Top of Records provided
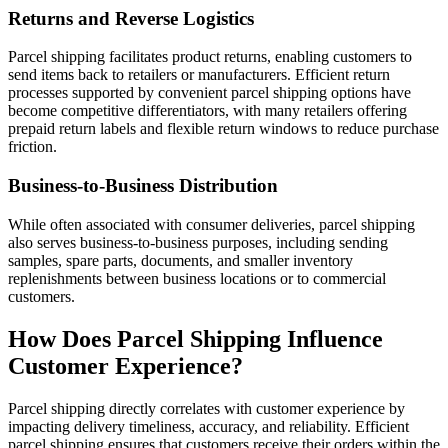
Returns and Reverse Logistics
Parcel shipping facilitates product returns, enabling customers to
send items back to retailers or manufacturers. Efficient return
processes supported by convenient parcel shipping options have
become competitive differentiators, with many retailers offering
prepaid return labels and flexible return windows to reduce purchase
friction.
Business-to-Business Distribution
While often associated with consumer deliveries, parcel shipping
also serves business-to-business purposes, including sending
samples, spare parts, documents, and smaller inventory
replenishments between business locations or to commercial
customers.
How Does Parcel Shipping Influence
Customer Experience?
Parcel shipping directly correlates with customer experience by
impacting delivery timeliness, accuracy, and reliability. Efficient
parcel shipping ensures that customers receive their orders within the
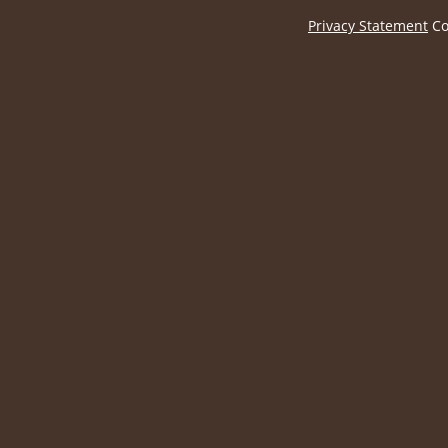
Privacy Statement
Co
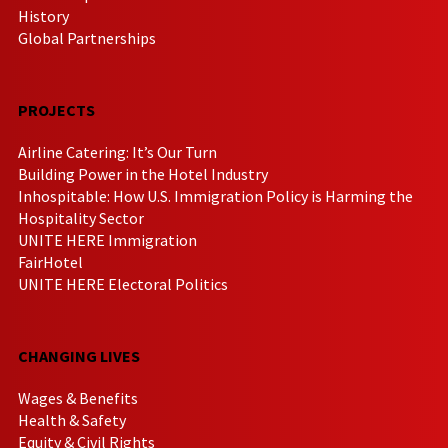
History
Global Partnerships
PROJECTS
Airline Catering: It’s Our Turn
Building Power in the Hotel Industry
Inhospitable: How U.S. Immigration Policy is Harming the
Hospitality Sector
UNITE HERE Immigration
FairHotel
UNITE HERE Electoral Politics
CHANGING LIVES
Wages & Benefits
Health & Safety
Equity & Civil Rights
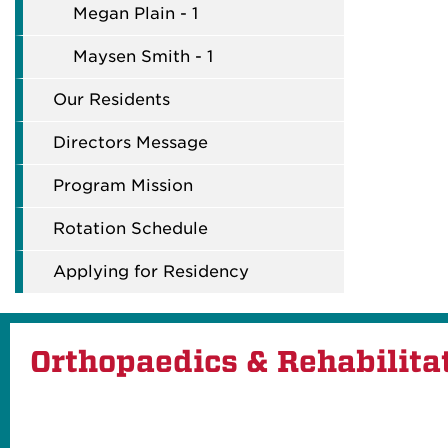
Megan Plain - 1
Maysen Smith - 1
Our Residents
Directors Message
Program Mission
Rotation Schedule
Applying for Residency
Orthopaedics & Rehabilita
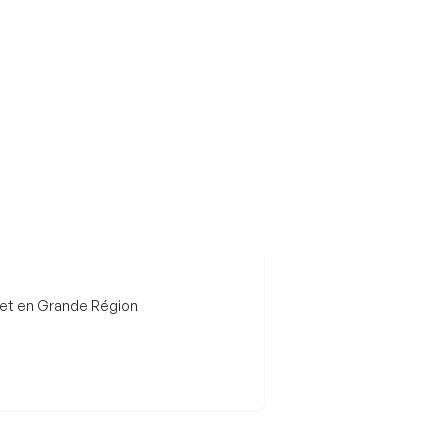
 et en Grande Région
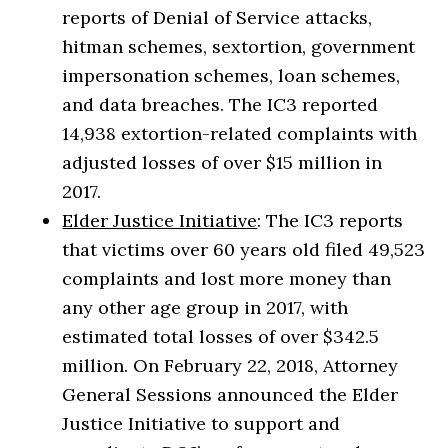
reports of Denial of Service attacks,
hitman schemes, sextortion, government
impersonation schemes, loan schemes,
and data breaches. The IC3 reported
14,938 extortion-related complaints with
adjusted losses of over $15 million in
2017.
Elder Justice Initiative
: The IC3 reports
that victims over 60 years old filed 49,523
complaints and lost more money than
any other age group in 2017, with
estimated total losses of over $342.5
million. On February 22, 2018, Attorney
General Sessions announced the Elder
Justice Initiative to support and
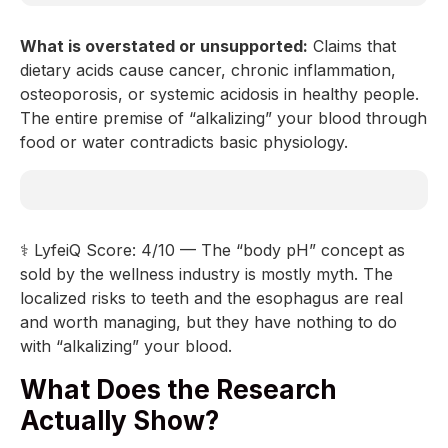
What is overstated or unsupported:
Claims that
dietary acids cause cancer, chronic inflammation,
osteoporosis, or systemic acidosis in healthy people.
The entire premise of “alkalizing” your blood through
food or water contradicts basic physiology.
⚕️ LyfeiQ Score: 4/10 — The “body pH” concept as
sold by the wellness industry is mostly myth. The
localized risks to teeth and the esophagus are real
and worth managing, but they have nothing to do
with “alkalizing” your blood.
What Does the Research
Actually Show?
Bottom of Records provided
Work to complete:
Within the records above, each line containing "UNITE" is to be returned.

Exercise result:
UNITE HERE Immigration
UNITE HERE Electoral Politics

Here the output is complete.